# Laser Sharp

What is the difference between an 87 and an 88 on a paper? Do we as educators have the ability to be so laser sharp with our assessment that there is a difference? How about between an 89 and a 90. Same gap, yet a completely different assessment. B+ vs an A. Do you grade with the same level of precision at the bottom of the stack of grading as you did at the top? It can be challenging to be consistent.

# The Rubric

I am not sure at what point we started grading on a rubric where each category was worth a certain number of points, but this is a practice I dislike.

My first reason is because it takes the human element out of assessing students. It was not the teacher that gave the grade, it was the way it fell on the rubric.

My second reason is that I rarely think that the points the rubric adds up matches my holistic feeling on the paper. It is either too high or too low… usually too high. Not all of the elements of an assignment can be assessed mutually exclusive of the the other elements.

There are overlaps in how the elements work together. I have seen where the student clearly does not understand the learning objective but it was formatted correctly, cited sources, and had enough other elements so the student ended up with a decent grade. The student is satisfied and stops learning, but really the student needs to progress in improving their knowledge on the subject.

In short, the rubric is not able to be laser sharp in properly assessing students either.

# Margin of Error

What if two teachers were to assess the same paper? Is it likely the score would come out exactly the same? What if the same teacher were to grade the same paper twice, perhaps a few days apart… I suspect the score might not be exactly the same.

This creates a margin of error on EACH assignment. We could say what is a point here and there on an assignment, but the cumulation of these margins of error could really make a difference in a students overall grade.

# Throw in a Zero

If a student does not do an assignment this can cause a mathematical imbalance in the grade. The grade is not demonstrating what the student knows but reflects their compliance. I have heard of some schools trying to mitigate the damage a zero has on the grade by giving 50%. This does not accurately reflect what the student knows either. Click Here for a paper on the effect of giving a zero.

# Not Numbers

I would prefer to see stars of mastery or anything other than numbers in the gradebook.

Using numbers makes it tempting to average scores. For example I have seen teachers use a 4 point rubric and then translate the rubric scores to a grades. Really, on this assignment you can earn an A, C, F or really low F?!

I have also seen on many many many occasions where a students grade is incorrectly calculated for a variety of reasons. One reason is not fully understanding the way the electronic gradebook calculates the grade. The scores end up being calculated in ways the teacher did not intend and the teacher oftentimes is not even aware it is happening.

The irony of using numbers to be fair, ends up not being fair.

Ms. Keeler,

I understand your frustration and you present some interesting points. However, I feel I must address several of them.

First, I AM NO EXPERT in assessing students! I do however have 16 years of teaching experience and countless hours of PD on the topic.
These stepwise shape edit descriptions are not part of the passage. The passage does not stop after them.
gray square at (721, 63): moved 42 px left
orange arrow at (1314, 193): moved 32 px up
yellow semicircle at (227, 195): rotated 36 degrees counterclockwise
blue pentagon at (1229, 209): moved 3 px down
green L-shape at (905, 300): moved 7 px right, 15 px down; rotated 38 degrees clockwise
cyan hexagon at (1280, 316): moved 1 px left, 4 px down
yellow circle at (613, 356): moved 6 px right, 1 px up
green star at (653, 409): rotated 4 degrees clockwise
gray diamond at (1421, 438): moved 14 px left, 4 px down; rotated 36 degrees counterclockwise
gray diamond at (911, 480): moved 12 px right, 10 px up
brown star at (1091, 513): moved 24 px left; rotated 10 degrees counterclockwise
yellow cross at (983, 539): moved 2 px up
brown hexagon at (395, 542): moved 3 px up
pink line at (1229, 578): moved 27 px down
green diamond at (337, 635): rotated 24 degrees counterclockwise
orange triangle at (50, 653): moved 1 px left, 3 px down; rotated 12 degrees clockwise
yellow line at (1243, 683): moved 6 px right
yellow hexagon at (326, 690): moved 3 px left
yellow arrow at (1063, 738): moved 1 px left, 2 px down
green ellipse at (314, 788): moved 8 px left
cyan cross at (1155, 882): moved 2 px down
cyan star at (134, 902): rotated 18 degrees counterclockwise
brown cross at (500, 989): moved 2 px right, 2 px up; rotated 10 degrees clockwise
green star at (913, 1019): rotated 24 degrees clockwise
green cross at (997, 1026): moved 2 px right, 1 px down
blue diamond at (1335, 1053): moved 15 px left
So I bring your attention to Rubrics first. If you are using a rubric to assess a student AND you get two different scores THEN there is an issue with the DESIGN of the rubric. Take a look at “How to Create and Use Rubrics” by Susan Brookhart (http://goo.gl/ddgF9a). You give an example using “Spelling and Grammar” as well as “Citing Sources”. Unless you are specifically assessing those skills they SHOULD NOT be on a rubric. They should be placed on a “check list” that students can follow to make sure they include what is asked of them.

Second, I understand your feelings about “numbers”. So I offer you a method of assessing that is becoming more and more popular: Standards Based Grading. If you follow this method of assessment then only activities that are directly related to the academic content standards should be included in a students grade. I suggest that you look at the following resources:

“Formative Assessment and Standards-Based Grading: Classroom Strategies That Work” Marzano (http://goo.gl/Yrf7Bt)

“Classroom Assessment & Grading That Work” Marzano (http://goo.gl/3jrMVG)

“Fair Isn’t Always Equal: Assessing & Grading in the Differentiated Classroom ” Wormeli (http://goo.gl/0hEIiw)

I look forward to any comments you and others may have.

Michael

I am definitely a fan of Wormelli. I have seen misunderstanding of math when applying rubrics. It is not universal. I also see issues with not understanding how the electronic gradebook calculates the math that results in students being given grades the teacher did not intend. I’m a fan of standards based gradebooks, but they are not universally implemented. An awareness that a lot of what we do is arbitrary and that even with a rubric our accuracy is limited. Allowing straight up math to determine the final evaluation of students may not match what the student deserves.

This is so true kiddos need the teachers perception into their effort not just a rubric checkoff. Also students do love stars instead if numbers or alphabeta for their grades even at high school.